### WHAT IS BEING ASKED
Reproduce all the entries, matching the original word for word.

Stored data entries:
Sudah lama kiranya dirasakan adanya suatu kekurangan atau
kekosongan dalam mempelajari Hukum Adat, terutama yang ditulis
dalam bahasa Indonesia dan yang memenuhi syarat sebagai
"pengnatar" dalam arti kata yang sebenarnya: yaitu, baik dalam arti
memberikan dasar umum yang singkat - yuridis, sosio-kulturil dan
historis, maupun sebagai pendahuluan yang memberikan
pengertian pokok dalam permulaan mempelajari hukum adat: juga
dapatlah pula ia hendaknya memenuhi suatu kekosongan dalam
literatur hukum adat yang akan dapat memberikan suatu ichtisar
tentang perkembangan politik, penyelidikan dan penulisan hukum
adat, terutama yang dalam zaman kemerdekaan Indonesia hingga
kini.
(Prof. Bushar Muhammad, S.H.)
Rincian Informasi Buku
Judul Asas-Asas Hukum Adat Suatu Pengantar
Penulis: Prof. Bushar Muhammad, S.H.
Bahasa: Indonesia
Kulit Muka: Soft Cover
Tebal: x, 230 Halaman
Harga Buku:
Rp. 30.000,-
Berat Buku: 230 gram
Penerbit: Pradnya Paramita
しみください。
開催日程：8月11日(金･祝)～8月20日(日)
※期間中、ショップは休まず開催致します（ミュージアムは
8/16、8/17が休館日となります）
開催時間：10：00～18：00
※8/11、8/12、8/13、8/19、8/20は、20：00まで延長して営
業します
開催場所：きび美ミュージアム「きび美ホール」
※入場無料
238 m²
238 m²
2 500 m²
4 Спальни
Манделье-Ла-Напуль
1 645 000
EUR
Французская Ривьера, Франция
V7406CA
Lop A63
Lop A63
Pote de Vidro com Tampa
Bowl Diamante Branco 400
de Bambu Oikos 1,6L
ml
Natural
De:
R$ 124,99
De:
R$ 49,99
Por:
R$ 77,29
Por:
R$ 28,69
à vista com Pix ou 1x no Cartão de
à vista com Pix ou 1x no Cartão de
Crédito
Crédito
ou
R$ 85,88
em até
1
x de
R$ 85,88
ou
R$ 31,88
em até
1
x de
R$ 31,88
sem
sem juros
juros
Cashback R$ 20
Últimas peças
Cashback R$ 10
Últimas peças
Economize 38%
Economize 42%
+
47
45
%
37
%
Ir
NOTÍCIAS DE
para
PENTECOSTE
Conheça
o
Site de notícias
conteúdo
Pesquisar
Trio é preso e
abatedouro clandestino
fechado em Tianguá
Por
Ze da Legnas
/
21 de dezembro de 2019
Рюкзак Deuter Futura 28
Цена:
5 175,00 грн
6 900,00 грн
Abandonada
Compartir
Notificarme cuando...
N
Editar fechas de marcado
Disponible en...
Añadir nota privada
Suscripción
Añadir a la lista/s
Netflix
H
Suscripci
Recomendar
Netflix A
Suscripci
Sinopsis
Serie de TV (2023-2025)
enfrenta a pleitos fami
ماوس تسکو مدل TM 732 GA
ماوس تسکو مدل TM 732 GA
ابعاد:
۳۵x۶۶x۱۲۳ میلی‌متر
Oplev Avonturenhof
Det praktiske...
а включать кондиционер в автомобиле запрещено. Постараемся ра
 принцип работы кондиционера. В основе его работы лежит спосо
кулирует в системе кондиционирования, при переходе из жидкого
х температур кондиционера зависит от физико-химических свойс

### YOUR SOLUTION
Sudah lama kiranya dirasakan adanya suatu kekurangan atau
kekosongan dalam mempelajari Hukum Adat, terutama yang ditulis
dalam bahasa Indonesia dan yang memenuhi syarat sebagai
"pengnatar" dalam arti kata yang sebenarnya: yaitu, baik dalam arti
memberikan dasar umum yang singkat - yuridis, sosio-kulturil dan
historis, maupun sebagai pendahuluan yang memberikan
pengertian pokok dalam permulaan mempelajari hukum adat: juga
dapatlah pula ia hendaknya memenuhi suatu kekosongan dalam
literatur hukum adat yang akan dapat memberikan suatu ichtisar
tentang perkembangan politik, penyelidikan dan penulisan hukum
adat, terutama yang dalam zaman kemerdekaan Indonesia hingga
kini.
(Prof. Bushar Muhammad, S.H.)
Rincian Informasi Buku
Judul Asas-Asas Hukum Adat Suatu Pengantar
Penulis: Prof. Bushar Muhammad, S.H.
Bahasa: Indonesia
Kulit Muka: Soft Cover
Tebal: x, 230 Halaman
Harga Buku:
Rp. 30.000,-
Berat Buku: 230 gram
Penerbit: Pradnya Paramita
しみください。
開催日程：8月11日(金･祝)～8月20日(日)
※期間中、ショップは休まず開催致します（ミュージアムは
8/16、8/17が休館日となります）
開催時間：10：00～18：00
※8/11、8/12、8/13、8/19、8/20は、20：00まで延長して営
業します
開催場所：きび美ミュージアム「きび美ホール」
※入場無料
238 m²
238 m²
2 500 m²
4 Спальни
Манделье-Ла-Напуль
1 645 000
EUR
Французская Ривьера, Франция
V7406CA
Lop A63
Lop A63
Pote de Vidro com Tampa
Bowl Diamante Branco 400
de Bambu Oikos 1,6L
ml
Natural
De:
R$ 124,99
De:
R$ 49,99
Por:
R$ 77,29
Por:
R$ 28,69
à vista com Pix ou 1x no Cartão de
à vista com Pix ou 1x no Cartão de
Crédito
Crédito
ou
R$ 85,88
em até
1
x de
R$ 85,88
ou
R$ 31,88
em até
1
x de
R$ 31,88
sem
sem juros
juros
Cashback R$ 20
Últimas peças
Cashback R$ 10
Últimas peças
Economize 38%
Economize 42%
+
47
45
%
37
%
Ir
NOTÍCIAS DE
para
PENTECOSTE
Conheça
o
Site de notícias
conteúdo
Pesquisar
Trio é preso e
abatedouro clandestino
fechado em Tianguá
Por
Ze da Legnas
/
21 de dezembro de 2019
Рюкзак Deuter Futura 28
Цена:
5 175,00 грн
6 900,00 грн
Abandonada
Compartir
Notificarme cuando...
N
Editar fechas de marcado
Disponible en...
Añadir nota privada
Suscripción
Añadir a la lista/s
Netflix
H
Suscripci
Recomendar
Netflix A
Suscripci
Sinopsis
Serie de TV (2023-2025)
enfrenta a pleitos fami
ماوس تسکو مدل TM 732 GA
ماوس تسکو مدل TM 732 GA
ابعاد:
۳۵x۶۶x۱۲۳ میلی‌متر
Oplev Avonturenhof
Det praktiske...
а включать кондиционер в автомобиле запрещено. Постараемся ра
 принцип работы кондиционера. В основе его работы лежит спосо
кулирует в системе кондиционирования, при переходе из жидкого
х температур кондиционера зависит от физико-химических свойс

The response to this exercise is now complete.